Causa estranheza, contudo, o grau de submissão dos integrantes do PMDB na CPI do Cachoeira aos interesses pessoais dos caciques do partido. Embora tenham cautela de não se pronunciar em público a respeito, é certo que a maioria é a favor da convocação de Policarpo Jr. A tese do atentado à liberdade de imprensa, de tão risível, nem sequer é considerada seriamente pelo grupo, que só tem coragem de sustentá-la em reuniões fechadas, ainda assim com a ressalva de seguirem a orientação do partido.
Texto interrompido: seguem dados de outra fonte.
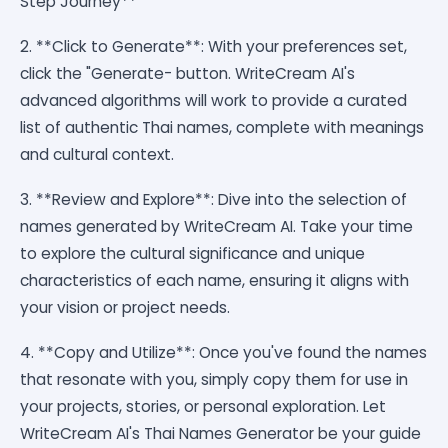
Step Journey**
2. **Click to Generate**: With your preferences set,
click the "Generate- button. WriteCream AI's
advanced algorithms will work to provide a curated
list of authentic Thai names, complete with meanings
and cultural context.
3. **Review and Explore**: Dive into the selection of
names generated by WriteCream AI. Take your time
to explore the cultural significance and unique
characteristics of each name, ensuring it aligns with
your vision or project needs.
4. **Copy and Utilize**: Once you've found the names
that resonate with you, simply copy them for use in
your projects, stories, or personal exploration. Let
WriteCream AI's Thai Names Generator be your guide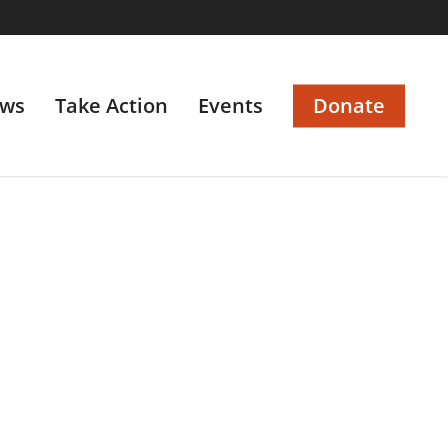
ws
Take Action
Events
Donate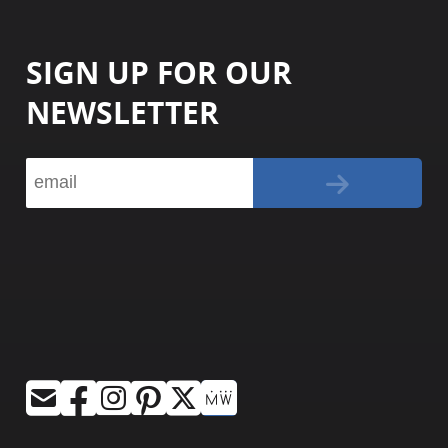
SIGN UP FOR OUR
NEWSLETTER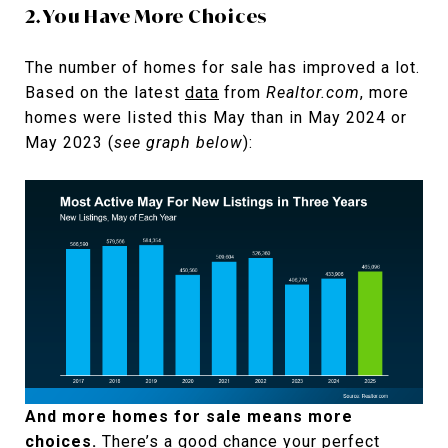
2. You Have More Choices
The number of homes for sale has improved a lot.
Based on the latest
data
from
Realtor.com
, more
homes were listed this May than in May 2024 or
May 2023 (
see graph below
):
And more homes for sale means more
choices.
There’s a good chance your perfect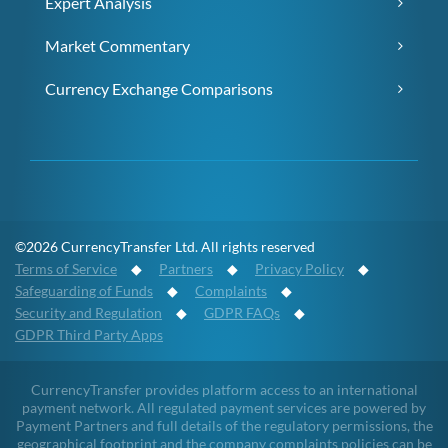
Expert Analysis
Market Commentary
Currency Exchange Comparisons
©2026 CurrencyTransfer Ltd. All rights reserved
Terms of Service
◆
Partners
◆
Privacy Policy
◆
Safeguarding of Funds
◆
Complaints
◆
Security and Regulation
◆
GDPR FAQs
◆
GDPR Third Party Apps
CurrencyTransfer provides platform access to an international
payment network. All regulated payment services are powered by
Payment Partners and full details of the regulatory permissions, the
geographical footprint and the company complaints policies can be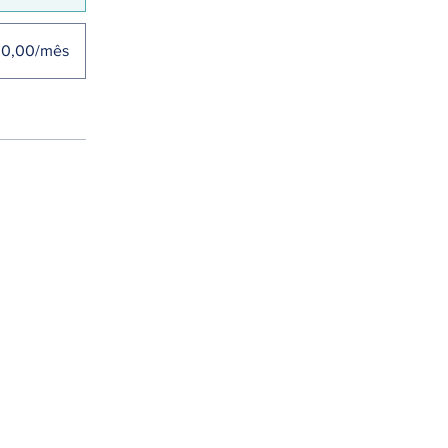
30,00/mês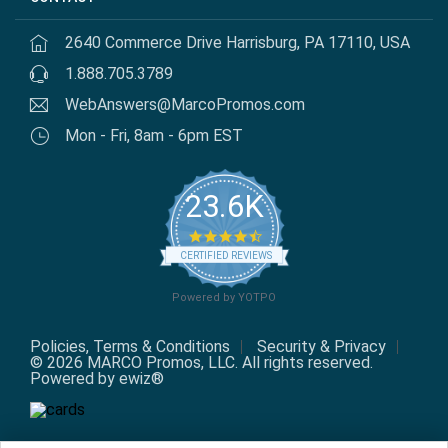
2640 Commerce Drive Harrisburg, PA 17110, USA
1.888.705.3789
WebAnswers@MarcoPromos.com
Mon - Fri, 8am - 6pm EST
23.6K
4.7
star
CERTIFIED REVIEWS
rating
Powered by YOTPO
Policies, Terms & Conditions
Security & Privacy
© 2026 MARCO Promos, LLC. All rights reserved.
Powered by ewiz®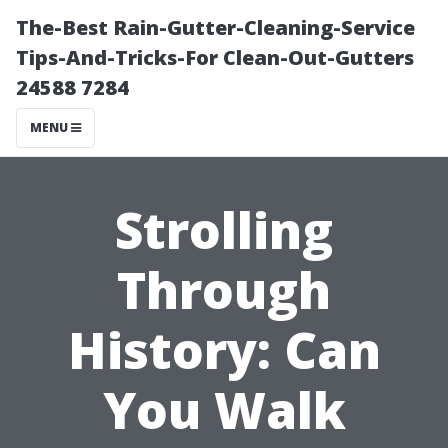
The-Best Rain-Gutter-Cleaning-Service
Tips-And-Tricks-For Clean-Out-Gutters
24588 7284
MENU
Strolling
Through
History: Can
You Walk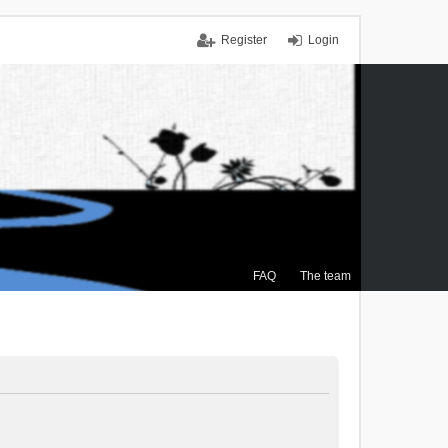
Register
Login
FAQ
The team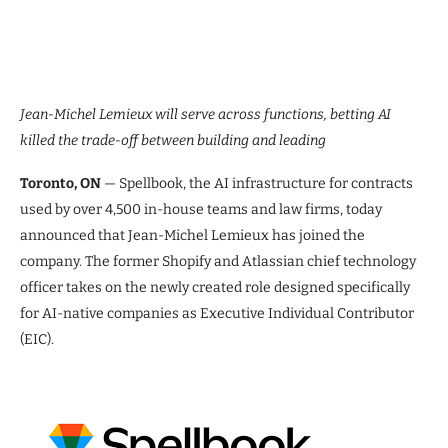
Jean-Michel Lemieux will serve across functions, betting AI
killed the trade-off between building and leading
Toronto, ON
— Spellbook, the AI infrastructure for contracts
used by over 4,500 in-house teams and law firms, today
announced that Jean-Michel Lemieux has joined the
company. The former Shopify and Atlassian chief technology
officer takes on the newly created role designed specifically
for AI-native companies as Executive Individual Contributor
(EIC).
A oposição – DEM, PSDB e PPS – trabalha em absoluta sintonia com os interesses da Editora Abril, e mesmo entre os governistas o assunto é tabu. A principal voz a se levantar contra a ida de Policarpo à CPI, aliás, vem da base.
Em tom alarmista, o deputado Miro Teixeira (PDT-RJ) tem alertado a quem quiser ouvir do perigo de o Brasil se transformar em um Estado policial caso o diretor da revista seja obrigado a explicar por que recebia encomendas e fazia pedidos ao bicheiro. “A intimidação, a coação, poderá ir ao plano estadual, ao plano municipal”, desesperou-se o deputado.
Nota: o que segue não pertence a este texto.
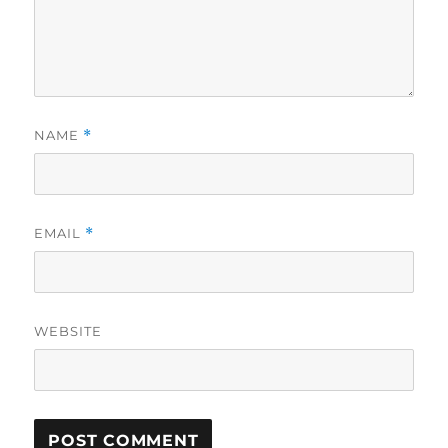
NAME
*
EMAIL
*
WEBSITE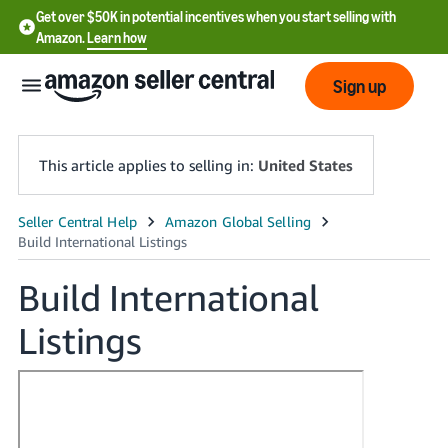
Get over $50K in potential incentives when you start selling with
Amazon.
Learn how
Sign up
This article applies to selling in:
United States
English
- US
Build International
中
Listings
文
-
CN
한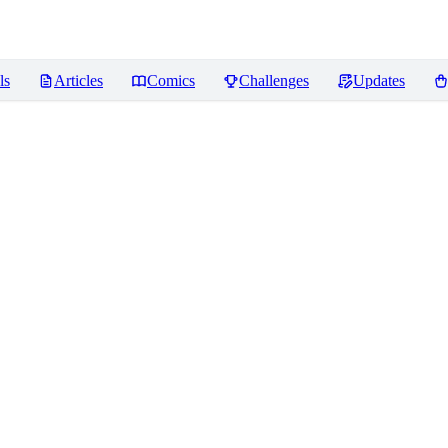
ls
Articles
Comics
Challenges
Updates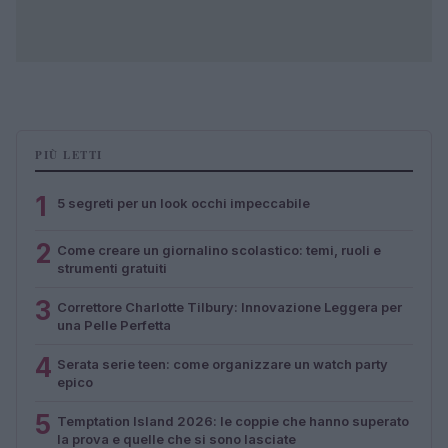
PIÙ LETTI
1
5 segreti per un look occhi impeccabile
2
Come creare un giornalino scolastico: temi, ruoli e
strumenti gratuiti
3
Correttore Charlotte Tilbury: Innovazione Leggera per
una Pelle Perfetta
4
Serata serie teen: come organizzare un watch party
epico
5
Temptation Island 2026: le coppie che hanno superato
la prova e quelle che si sono lasciate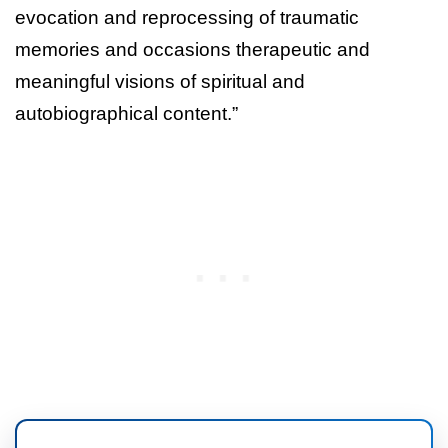
evocation and reprocessing of traumatic
memories and occasions therapeutic and
meaningful visions of spiritual and
autobiographical content.”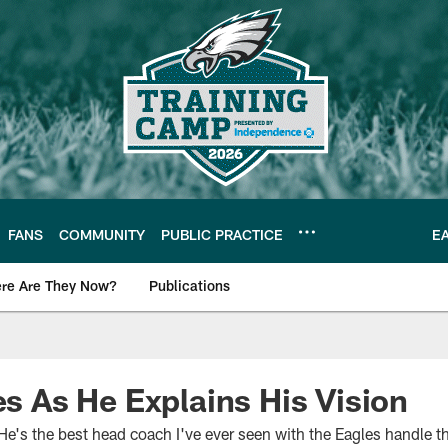
FANS
COMMUNITY
PUBLIC PRACTICE
E
re Are They Now?
Publications
s News
es As He Explains His Vision
He's the best head coach I've ever seen with the Eagles handle t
Teixeira equivoca-se. Como se pode comprovar na investigação no Reino Unido das malfeitorias cometidas por jornalistas do grupo de comunicação do magnata Rupert Murdoch, o que realmente ameaça a liberdade de imprensa e a democracia é a união entre jornalismo e bandidagem.
Irritado, o líder do PT argumentou que a ida de Policarpo Jr. à CPI em nada ameaçava a mídia livre. “Trata-se de convocar um senhor que começa a envergonhar a categoria dos jornalistas”, disse Tatto. Frustrado por nem poder colocar em pauta a convocação do jornalista, Dr. Rosinha desabafou: “Criou-se uma casta de intocáveis na CPI. Podemos convocar deputados e governadores, mas não jornalistas envolvidos com o crime organizado”.
Sobre o assunto, a velha mídia tratou em notinhas esparsas. Andou mais preocupada com os humores do ministro Gilmar Mendes, do Supremo Tribunal Federal, cujo nome apareceu na lista do mensalão tucano, em Minas Gerais, como beneficiário de 150 mil reais. Segundo o jornal O Estado de S. Paulo, Mendes pediu à Procuradoria-Geral da República para abrir inquérito contra CartaCapital, autora da denúncia.
O ministro não nega ter recebido o dinheiro, mas o fato de que, na época, em 1998, fosse advogado-geral da União. Na lista, a referência a Mendes aparece ao lado da sigla AGU, provavelmente por ele trabalhar na Subchefia de Assuntos Jurídicos da Casa Civil da Presidência, órgão ligado à Advocacia-Geral. Não se sabe por que o ministro decidiu usar o Ministério Público para lhe advogar de graça, numa causa privada.